The elderly Rabbi Marshak, meanwhile, won’t even meet with Larry. (“The rabbi is busy,” Marshak’s secretary tells him repeatedly.)
Like the best of the Coens’ work, “A Serious Man” is darkly comic, absurd and well-acted, and it contends with the huge themes of alienation and nihilism. The rabbi section of the film seemingly makes the point that, as Rabbi Nachtner says, Judaism is not a faith that always provide the easiest of answers.
In 2009, the Jewish Chronicle called the film “a Jewish masterpiece” and “the finest American film about the Jewish experience made for a generation.” Others, however, saw the movie in a less positive light, partly for its depiction of Jews.
The Jewish film critic Ella Taylor wrote for LA Weekly at the time of release that “A Serious Man” was “seriously bad for the Jews” and likened it to “an avalanche of Ugly Jew iconography.”
“A Serious Man is crowded with fat Jews, aggressive Jews, passive-aggressive Jews, traitor Jews, loser Jews, shyster-Jews, emo-Jews, Jews who slurp their chicken soup, and — passing as sages — a clutch of yellow-toothed, know-nothing rabbis,” Taylor wrote.
Rabbi Benjamin Blech, writing for Aish in 2009, said the Jews in the film were “merely lampooned, satirized and stereotyped to anti-Semitic perfection.”
Looking for some other opinions — much as Larry did — the Jewish Telegraphic Agency reached out to some real rabbis for their thoughts on “A Serious Man.” As you may have imagined, they had differing opinions.
An “indictment” of American Judaism
Rabbi Joe Schwartz is based in Brooklyn and founded , a Jewish cultural community. A self-described “Coen Brothers stan” and “an insane fan of the movie,” Schwartz is not so much critical of the film itself but rather what he believes it says about strands of Judaism in America.
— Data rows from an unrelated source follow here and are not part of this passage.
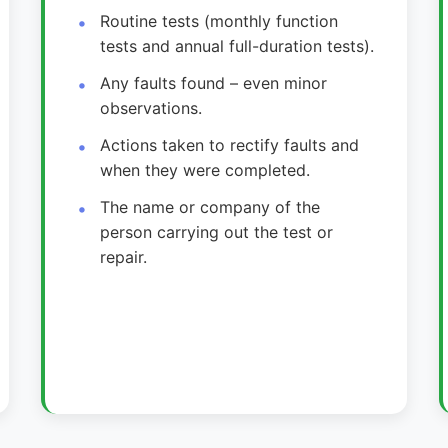
Routine tests (monthly function
tests and annual full-duration tests).
Any faults found – even minor
observations.
Actions taken to rectify faults and
when they were completed.
The name or company of the
person carrying out the test or
repair.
“‘A Serious Man’ is the greatest indictment of the hollowness of much of American Judaism ever made,” Schwartz, a Conservative rabbi, told JTA.
Larry approaches the rabbis for help, Schwartz said, and each fails him — the “callow junior rabbi, the garrulous senior rabbi and the Talmid chacham,” or revered Torah scholar.
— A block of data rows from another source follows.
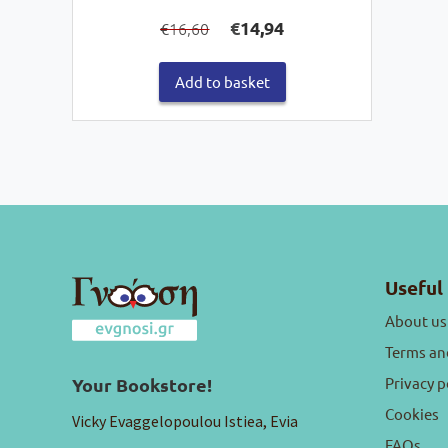
Original
Current
€
14,94
16,60
€
price
price
was:
is:
€16,60.
€14,94.
Add to basket
Useful 
About us
Terms an
Privacy p
Your Bookstore!
Cookies
Vicky Evaggelopoulou Istiea, Evia
FAQs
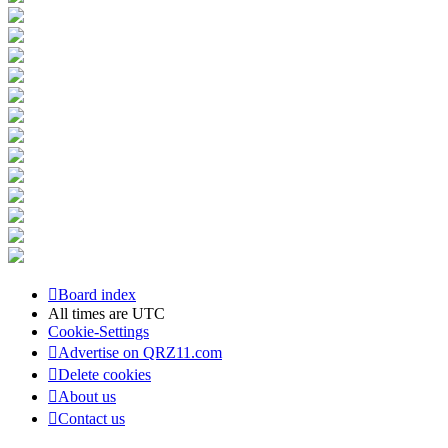
Board index
All times are
UTC
Cookie-Settings
Advertise on QRZ11.com
Delete cookies
About us
Contact us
“None has the slightest clue what’s going on, and none even begins to try to simply sit with Larry and offer him compassion,” he added.
For Schwartz, the notable scene in which Larry’s son recites his Torah portion for his bar mitzvah while extremely stoned “sets off how grotesque and fallow the whole charade is.”
A statement about the changing face of the rabbinate
Rabbi Glenn Ettman is the senior rabbi at the Reform synagogue Congregation Or Ami in Lafayette Hill, Pennsylvania, outside of Philadelphia. Ettman, a former theater major at Brandeis, said “A Serious Man” came up often last year while discussing the Book of Job with his Torah study group.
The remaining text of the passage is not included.